### DATA RECORDS

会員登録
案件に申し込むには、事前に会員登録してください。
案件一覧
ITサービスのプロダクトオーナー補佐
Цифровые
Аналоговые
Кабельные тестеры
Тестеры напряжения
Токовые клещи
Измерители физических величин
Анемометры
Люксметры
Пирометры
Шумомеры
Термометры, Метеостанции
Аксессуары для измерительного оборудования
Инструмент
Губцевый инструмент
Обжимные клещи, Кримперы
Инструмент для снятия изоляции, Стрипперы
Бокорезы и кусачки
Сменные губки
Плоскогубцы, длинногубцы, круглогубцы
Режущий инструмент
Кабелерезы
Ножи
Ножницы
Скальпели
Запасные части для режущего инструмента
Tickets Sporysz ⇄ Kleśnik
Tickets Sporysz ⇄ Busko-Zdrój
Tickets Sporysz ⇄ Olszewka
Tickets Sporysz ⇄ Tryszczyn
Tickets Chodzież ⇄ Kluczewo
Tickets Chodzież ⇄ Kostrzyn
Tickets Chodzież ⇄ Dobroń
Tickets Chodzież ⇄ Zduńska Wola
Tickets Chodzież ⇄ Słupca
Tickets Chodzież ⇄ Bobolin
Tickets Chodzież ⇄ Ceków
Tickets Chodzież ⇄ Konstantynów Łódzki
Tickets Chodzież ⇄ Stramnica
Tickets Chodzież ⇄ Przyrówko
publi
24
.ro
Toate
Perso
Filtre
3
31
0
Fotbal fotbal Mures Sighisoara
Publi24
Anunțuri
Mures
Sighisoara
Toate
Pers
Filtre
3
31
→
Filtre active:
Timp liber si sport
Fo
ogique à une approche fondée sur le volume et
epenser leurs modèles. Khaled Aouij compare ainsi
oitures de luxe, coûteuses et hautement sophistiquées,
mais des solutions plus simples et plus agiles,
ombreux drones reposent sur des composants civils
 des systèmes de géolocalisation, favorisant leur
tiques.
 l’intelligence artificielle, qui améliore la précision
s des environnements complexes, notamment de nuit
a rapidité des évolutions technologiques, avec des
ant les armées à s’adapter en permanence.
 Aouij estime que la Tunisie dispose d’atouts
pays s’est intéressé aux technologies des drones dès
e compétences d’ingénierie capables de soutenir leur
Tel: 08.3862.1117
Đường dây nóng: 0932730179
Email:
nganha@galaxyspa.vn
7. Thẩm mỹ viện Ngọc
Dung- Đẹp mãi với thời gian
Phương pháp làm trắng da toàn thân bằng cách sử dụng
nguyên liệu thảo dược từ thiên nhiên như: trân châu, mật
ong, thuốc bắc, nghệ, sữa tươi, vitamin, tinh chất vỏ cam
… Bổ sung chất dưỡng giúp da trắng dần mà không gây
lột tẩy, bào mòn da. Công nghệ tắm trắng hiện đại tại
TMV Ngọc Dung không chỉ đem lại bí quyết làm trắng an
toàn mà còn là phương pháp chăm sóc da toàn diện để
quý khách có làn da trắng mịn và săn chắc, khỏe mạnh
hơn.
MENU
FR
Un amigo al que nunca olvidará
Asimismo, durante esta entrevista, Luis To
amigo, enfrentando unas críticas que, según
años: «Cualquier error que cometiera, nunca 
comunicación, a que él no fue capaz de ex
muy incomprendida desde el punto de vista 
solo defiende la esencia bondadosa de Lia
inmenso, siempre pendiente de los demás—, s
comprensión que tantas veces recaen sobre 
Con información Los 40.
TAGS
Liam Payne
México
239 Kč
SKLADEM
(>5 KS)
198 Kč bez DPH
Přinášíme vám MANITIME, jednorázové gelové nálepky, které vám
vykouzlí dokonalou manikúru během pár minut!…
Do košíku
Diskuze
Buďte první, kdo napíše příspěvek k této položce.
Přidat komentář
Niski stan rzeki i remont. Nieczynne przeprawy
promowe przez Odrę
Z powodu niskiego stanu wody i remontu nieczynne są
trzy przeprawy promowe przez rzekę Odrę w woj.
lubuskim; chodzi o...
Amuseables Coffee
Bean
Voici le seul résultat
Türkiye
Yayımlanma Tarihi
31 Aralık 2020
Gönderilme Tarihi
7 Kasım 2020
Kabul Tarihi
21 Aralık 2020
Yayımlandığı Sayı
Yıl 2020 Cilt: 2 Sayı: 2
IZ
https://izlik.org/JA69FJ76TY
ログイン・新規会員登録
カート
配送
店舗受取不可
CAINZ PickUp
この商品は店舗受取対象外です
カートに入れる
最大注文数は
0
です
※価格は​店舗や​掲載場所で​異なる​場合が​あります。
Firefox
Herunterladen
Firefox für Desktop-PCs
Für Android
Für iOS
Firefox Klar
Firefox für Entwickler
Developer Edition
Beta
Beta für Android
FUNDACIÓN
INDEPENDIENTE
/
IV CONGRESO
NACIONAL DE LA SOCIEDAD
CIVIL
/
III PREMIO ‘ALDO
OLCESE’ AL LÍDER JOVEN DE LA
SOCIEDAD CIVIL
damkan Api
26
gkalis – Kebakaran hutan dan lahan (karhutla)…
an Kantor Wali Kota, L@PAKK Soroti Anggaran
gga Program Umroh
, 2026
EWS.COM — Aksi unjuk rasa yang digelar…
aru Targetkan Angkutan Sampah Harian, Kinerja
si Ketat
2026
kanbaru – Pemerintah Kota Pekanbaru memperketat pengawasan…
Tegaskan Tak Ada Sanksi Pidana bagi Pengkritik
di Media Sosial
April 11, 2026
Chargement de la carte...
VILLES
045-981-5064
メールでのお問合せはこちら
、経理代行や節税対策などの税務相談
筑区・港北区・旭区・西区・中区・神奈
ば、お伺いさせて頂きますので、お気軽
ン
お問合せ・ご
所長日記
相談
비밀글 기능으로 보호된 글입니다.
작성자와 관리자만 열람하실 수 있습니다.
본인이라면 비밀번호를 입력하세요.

### BRIEF
Task for the records above: copy every line in which the word "drones" occurs.

### SOLUTION BELOW
ombreux drones reposent sur des composants civils
pays s’est intéressé aux technologies des drones dès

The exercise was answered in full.